Today, those on the wrong side of these trades and dislocated markets confront an environment that their models would have suggested was impossible: A domino collapse of major debt issuers in the face of near illiquidity throughout the corporate bond marketplace. During the boom, market participants would have assumed the opposite of an impotent Washington rummaging market wreckage for villains.

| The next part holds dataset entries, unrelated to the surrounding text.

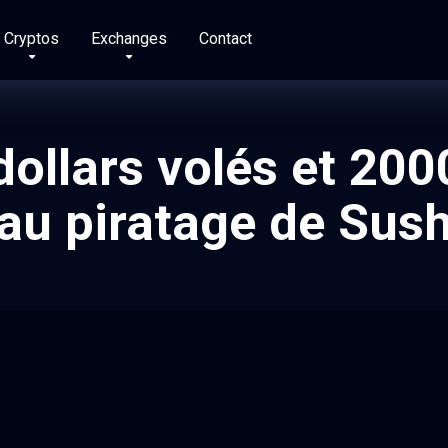
Cryptos
Exchanges
Contact
 dollars volés et 20
 au piratage de Su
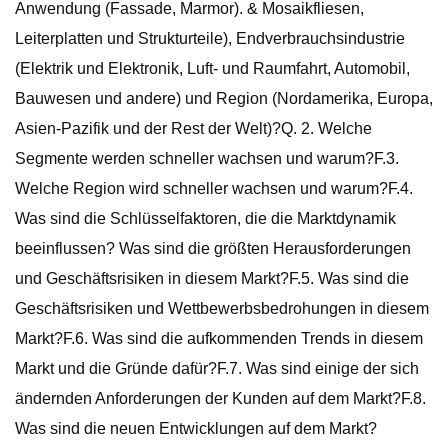
Anwendung (Fassade, Marmor). & Mosaikfliesen,
Leiterplatten und Strukturteile), Endverbrauchsindustrie
(Elektrik und Elektronik, Luft- und Raumfahrt, Automobil,
Bauwesen und andere) und Region (Nordamerika, Europa,
Asien-Pazifik und der Rest der Welt)?Q. 2. Welche
Segmente werden schneller wachsen und warum?F.3.
Welche Region wird schneller wachsen und warum?F.4.
Was sind die Schlüsselfaktoren, die die Marktdynamik
beeinflussen? Was sind die größten Herausforderungen
und Geschäftsrisiken in diesem Markt?F.5. Was sind die
Geschäftsrisiken und Wettbewerbsbedrohungen in diesem
Markt?F.6. Was sind die aufkommenden Trends in diesem
Markt und die Gründe dafür?F.7. Was sind einige der sich
ändernden Anforderungen der Kunden auf dem Markt?F.8.
Was sind die neuen Entwicklungen auf dem Markt?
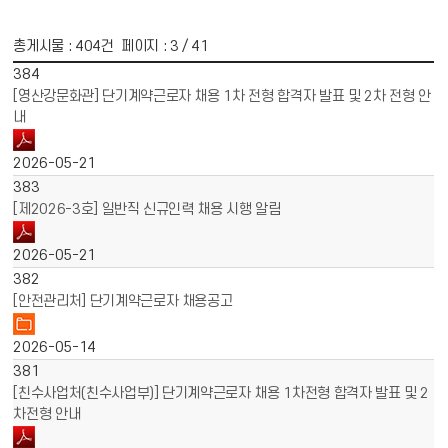
총게시물 :
404
건 페이지 :
3
/ 41
게시물 목록
채용공고 목록 - 번호, 제목, 파일, 작성일 정보 제공
384
[영산강문화관] 단기계약근로자 채용 1차 전형 합격자 발표 및 2차 전형 안
내
2026-05-21
383
[제2026-3호] 일반직 신규인력 채용 시행 알림
2026-05-21
382
[안전관리처] 단기계약근로자 채용공고
2026-05-14
381
[친수사업처(친수사업부)] 단기계약근로자 채용 1차전형 합격자 발표 및 2
차전형 안내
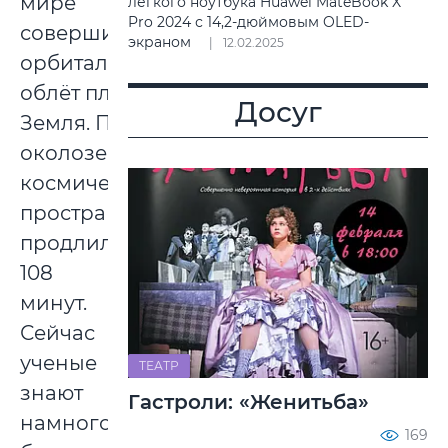
мире
легкого ноутбука Huawei MateBook X
Pro 2024 с 14,2-дюймовым OLED-
совершил
экраном
12.02.2025
орбитальный
облёт планеты
Досуг
Земля. Полёт в
околоземном
космическом
пространстве
продлился
108
минут.
Сейчас
ученые
ТЕАТР
знают
Гастроли: «Женитьба»
намного
169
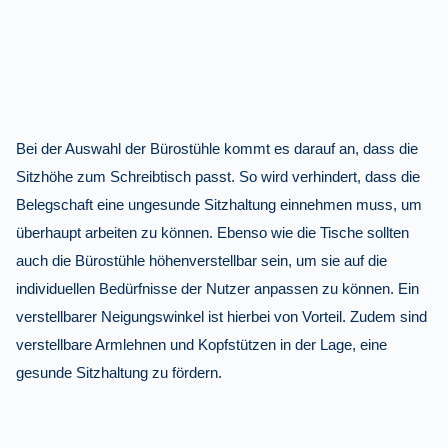
Bei der Auswahl der Bürostühle kommt es darauf an, dass die
Sitzhöhe zum Schreibtisch passt. So wird verhindert, dass die
Belegschaft eine ungesunde Sitzhaltung einnehmen muss, um
überhaupt arbeiten zu können. Ebenso wie die Tische sollten
auch die Bürostühle höhenverstellbar sein, um sie auf die
individuellen Bedürfnisse der Nutzer anpassen zu können. Ein
verstellbarer Neigungswinkel ist hierbei von Vorteil. Zudem sind
verstellbare Armlehnen und Kopfstützen in der Lage, eine
gesunde Sitzhaltung zu fördern.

I’ll surmise that the CDS market is now in complete dislocation. I’ll also assume the sellers of CDS (and various Credit insurance) have resorted to shorting equities (individual stocks, ETFs and futures) in a desperate attempt to hedge escalating losses. This has likely placed additional pressure on sickly equities markets – and it goes without saying that it is especially damaging to market confidence when the stocks of our nation’s (and the world’s) major borrowers and financial institutions are all locked together in a death spiral. This dynamic has surely led to another round of forced de-leveraging. And, importantly, this type of market dynamic incites an acute case of “animal spirits.” While perhaps not as gigantic as before, the global pool of speculative finance (that accumulated over the boom) remains a force to be reckoned with. The dynamic of panic liquidations, de-leveraging and market operators seeking to profit from systemic dislocation creates a problematic deluge of selling.